:: RECORDS PROVIDED ::
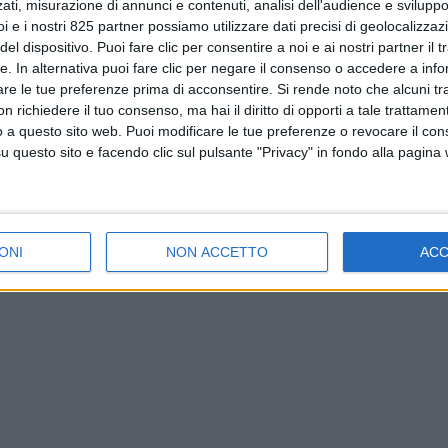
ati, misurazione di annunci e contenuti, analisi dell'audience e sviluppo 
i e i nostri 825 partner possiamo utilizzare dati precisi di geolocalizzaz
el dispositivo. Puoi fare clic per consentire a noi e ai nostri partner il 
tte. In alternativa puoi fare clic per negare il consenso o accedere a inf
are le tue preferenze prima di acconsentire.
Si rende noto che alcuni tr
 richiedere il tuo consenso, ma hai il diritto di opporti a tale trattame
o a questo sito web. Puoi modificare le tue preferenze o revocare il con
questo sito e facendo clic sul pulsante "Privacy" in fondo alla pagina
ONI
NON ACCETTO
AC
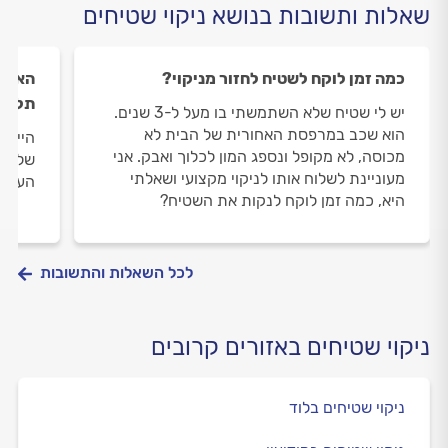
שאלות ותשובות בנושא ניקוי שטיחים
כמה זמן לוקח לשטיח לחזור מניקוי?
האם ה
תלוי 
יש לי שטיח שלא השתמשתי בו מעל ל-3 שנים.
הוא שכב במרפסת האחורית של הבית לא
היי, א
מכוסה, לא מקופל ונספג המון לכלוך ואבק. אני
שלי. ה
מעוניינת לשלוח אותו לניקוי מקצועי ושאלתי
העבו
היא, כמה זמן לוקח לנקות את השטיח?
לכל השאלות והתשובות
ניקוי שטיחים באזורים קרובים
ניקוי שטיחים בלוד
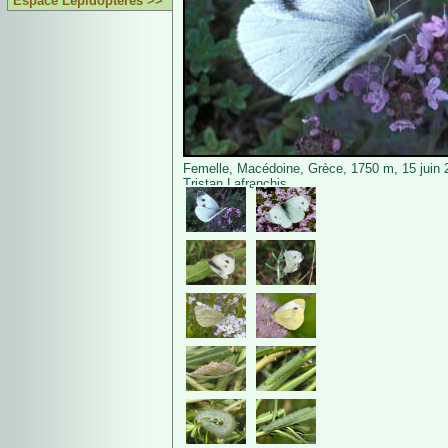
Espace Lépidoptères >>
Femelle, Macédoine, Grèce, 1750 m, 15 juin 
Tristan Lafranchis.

:: DESCRIPTION OF THE TASK ::
Across all the records, find the lines containing the word "nostri" and reproduce each one.

:: SOLUTION ::
i e i nostri 825 partner possiamo utilizzare dati precisi di geolocalizzaz
el dispositivo. Puoi fare clic per consentire a noi e ai nostri partner il 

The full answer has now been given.